Created on 03-01-2020 10:25 PM - last edited on 03-01-2020 10:33 PM by VidyaSargur
Hey Guys,
Need to establish links between dependent flows within the same NiFi cluster / canvas - e.g. one flow finishes ETL, triggering another flow to begin its ETL on the result of the first's.
From what I gather this could be achieved in 3 ways:
1. Direct connections between flows - undesirable in our production environment and data governance and a spider's web of dependencies
2. Remote processor groups (RPGs) - if can send / receive from same NiFi Cluster
3. HTTP
Could you please advise on options 2 & 3 as a solution for this? RPGs seem simpler than handling HTTP requests / responses yet require an input port on the top level of the flow, which would then need to be directly connected into each flow (being another version of option 1).
Thanks
Created 03-05-2020 10:21 AM
I see no issues with using a publish and consume design for triggering follow on flows.

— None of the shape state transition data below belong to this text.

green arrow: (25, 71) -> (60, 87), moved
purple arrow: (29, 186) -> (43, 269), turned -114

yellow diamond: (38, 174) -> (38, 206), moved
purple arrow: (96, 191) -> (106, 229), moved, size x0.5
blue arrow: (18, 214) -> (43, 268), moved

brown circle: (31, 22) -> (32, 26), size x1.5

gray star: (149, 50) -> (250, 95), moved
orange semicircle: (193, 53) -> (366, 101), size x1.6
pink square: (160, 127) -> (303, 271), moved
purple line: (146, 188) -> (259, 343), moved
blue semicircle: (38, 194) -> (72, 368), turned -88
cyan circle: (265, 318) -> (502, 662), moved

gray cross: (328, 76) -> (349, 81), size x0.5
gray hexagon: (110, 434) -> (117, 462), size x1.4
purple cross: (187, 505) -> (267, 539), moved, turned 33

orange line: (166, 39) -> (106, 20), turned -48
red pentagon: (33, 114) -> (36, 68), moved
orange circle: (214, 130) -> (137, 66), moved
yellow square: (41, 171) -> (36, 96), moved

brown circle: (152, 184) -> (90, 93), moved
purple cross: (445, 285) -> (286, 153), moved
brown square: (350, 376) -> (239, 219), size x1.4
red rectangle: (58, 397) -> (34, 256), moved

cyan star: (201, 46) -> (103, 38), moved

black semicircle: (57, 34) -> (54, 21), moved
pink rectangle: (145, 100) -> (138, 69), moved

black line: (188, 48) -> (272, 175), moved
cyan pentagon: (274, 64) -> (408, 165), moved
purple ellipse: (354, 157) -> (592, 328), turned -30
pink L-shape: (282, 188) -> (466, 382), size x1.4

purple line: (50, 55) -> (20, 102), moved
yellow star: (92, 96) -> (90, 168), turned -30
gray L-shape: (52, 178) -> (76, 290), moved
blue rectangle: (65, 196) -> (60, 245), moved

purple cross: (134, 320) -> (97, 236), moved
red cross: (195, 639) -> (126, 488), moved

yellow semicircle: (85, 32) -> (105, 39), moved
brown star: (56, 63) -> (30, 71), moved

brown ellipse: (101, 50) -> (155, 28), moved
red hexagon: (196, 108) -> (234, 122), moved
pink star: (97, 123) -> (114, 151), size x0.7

That provide a slightly more robust setup than using the postHTTP to ListenHTTP example I provided since any NiFi node can consume the trigger file.
When using Kafka you will want to make sure you have the same number of partitions as you have consumer in the same consumer group. When you add a consumeKafka processor to the NiFi canvas it is really being added to every node in your cluster and is configured the same on every node.
Let's assume you have a 3 node NiFi cluster, that means you have at a minimum 3 consumers in that consumer group so your Kafka topic should have 3 partitions; otherwise, you may see a lot of rebalancing happen. To improve performance even more you can increase the concurrent task on your consumeKafka processor. With a 3 node NiFi cluster and a consumeKafka configured with 2 concurrent tasks, you now have 6 total consumers in the consumer group; therefore, your Kafka topic should have 6 partitions. If a NiFi node goes down Kafka will assign multiple partitions to the same consumer, so no need to worry about messages not being consumed.
Hope this information was useful in finding a solution,
Matt
Created 03-03-2020 01:48 PM
Option 2:
The good news is that as of Apache NiFi 1.10 you can create remote input and output ports at any process group level (https://issues.apache.org/jira/browse/NIFI-2933). This is probably your best option as it handles distribution across all available nodes in your cluster. IF a node goes down the Remote Process Group (RPG) will not only distribute FlowFiles to remaining nodes that are available.
Option 3:
Here you would use a PostHTTP processor and ListenHTTP processor. The downside to this option over option 2 is that the PostHTTP processor can only be configured to send to one URL endpoint. So if target NiFi node is down, it will fail to send. If course you could connect failure from one PostHTTP to another and so on adding as many postHTTP processors as you have nodes, but this does not scale well.
Hope this helps,
Matt
Created 03-03-2020 07:40 PM
Hi Matt,
Thanks for your response, it makes sense.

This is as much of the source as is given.